The spot brought together more than 30 current and former NBA stars, who playfully interact among a horde of Easter eggs for viewers to hunt. The video’s guide is played by Michael B. Jordan, who drives the Hoop Bus, a real nonprofit that empowers communities through basketball. The video gained more than 83 million views within hours and scored engagement across social platforms as fans teamed up to decode its many references, all resulting in an 8% increase in year-over-year TV ratings.
“NBA Lane is one of those things that we really measure in cultural response,” said Barnes. “And when we talk about cultural response, we're talking about the memes and the participatory elements and the fact that whole Reddit threads and forums would come together to pick apart the launch spot to figure out that the Kobe and Devin [Booker] sequence was eight seconds long, which, of course, was Kobe’s jersey number for so long.”
“Basketball had shut down, people were watching it in a bubble, fans weren't in arenas, and so we needed to find a way to celebrate what this ecosystem of basketball was,” Campbell added. “It wasn't just a sport, it was a culture.”
The growth
Campbell was part of a huge hiring wave for the agency that began in 2020 and resulted in a total of 124 new Translation employees in 2020 and 2021 combined, plus a new office in Los Angeles that joined its existing locations in San Francisco and Brooklyn.
“The people that we've been able to attract have been really nothing short of extraordinary … and how they maintain our laser focus on diversity of everything—diversity of mindsets, diversity of culture, diversity of just representing almost everything you could possibly think of to ensure that we really are able to stay true to who we are,” said Ann Wool, Translation president. “I've talked to numerous clients and they point to that fact: The difference of our talent compared to our competitors is one of the main attractions to them.”
See all of Ad Age's 2022 A-List winners here.
In addition to its growth internally, the agency grew its clientele with wins for American Express’ NBA work, WhatsApp, TicTac, insurance group TIAA and pharmaceutical company Eli Lilly’s metastatic breast cancer prescription Verzinio.
Overall, Translation experienced a 97% increase in revenue from $30 million in 2020 to a projected $59.3 million in 2021.
The future
All of the growth, financially and in staff and clients, also led to an ideological realization for Translation.
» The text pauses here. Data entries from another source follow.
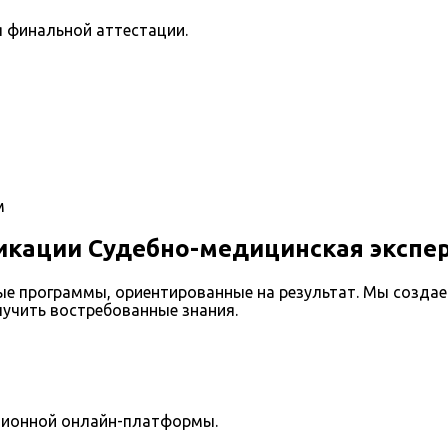
я финальной аттестации.
м
кации Судебно-медицинская экспе
е программы, ориентированные на результат. Мы созда
лучить востребованные знания.
ционной онлайн-платформы.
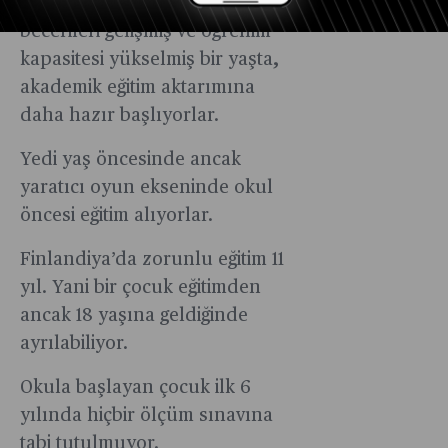
başlıyorlar. Böylece motor
becerileri gelişmiş ve öğrenim
kapasitesi yükselmiş bir yaşta,
akademik eğitim aktarımına
daha hazır başlıyorlar.
Yedi yaş öncesinde ancak
yaratıcı oyun ekseninde okul
öncesi eğitim alıyorlar.
Finlandiya’da zorunlu eğitim 11
yıl. Yani bir çocuk eğitimden
ancak 18 yaşına geldiğinde
ayrılabiliyor.
Okula başlayan çocuk ilk 6
yılında hiçbir ölçüm sınavına
tabi tutulmuyor.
The agency hadn’t found success fitting into already-formed frameworks for how an agency should look or operate. Barnes said that “2020 could have felt like an exception,” but now that the industry has seen what Translation is capable of, it’s the agency's job to keep pushing their work forward.
“Pop culture was clearly in tatters,” Barnes said, citing the pandemic, the nation’s racial awakening and its political conflict. “2021 was really about not being exceptional anymore, but normalizing what had happened in 2020, finding the right partnerships, the right canvases and the right moments to continue the momentum amount of 2020 in such a way that even as the world attempted to bounce back to normal, we were able to hold on to not just the clients, but also the brand of work that we're most proud of.”
When asked what these years of success have taught him, Stoute’s response is “focus.”
“Really focusing on doing what we do best,” Stoute said. “I think there was a period of time where we started trying to be things that we weren't. And when we became things that we weren't, we haven't performed well.”
“It takes guts to say no, it really does,” said Wool. “People dangle very big prizes and it’s easy to chase.”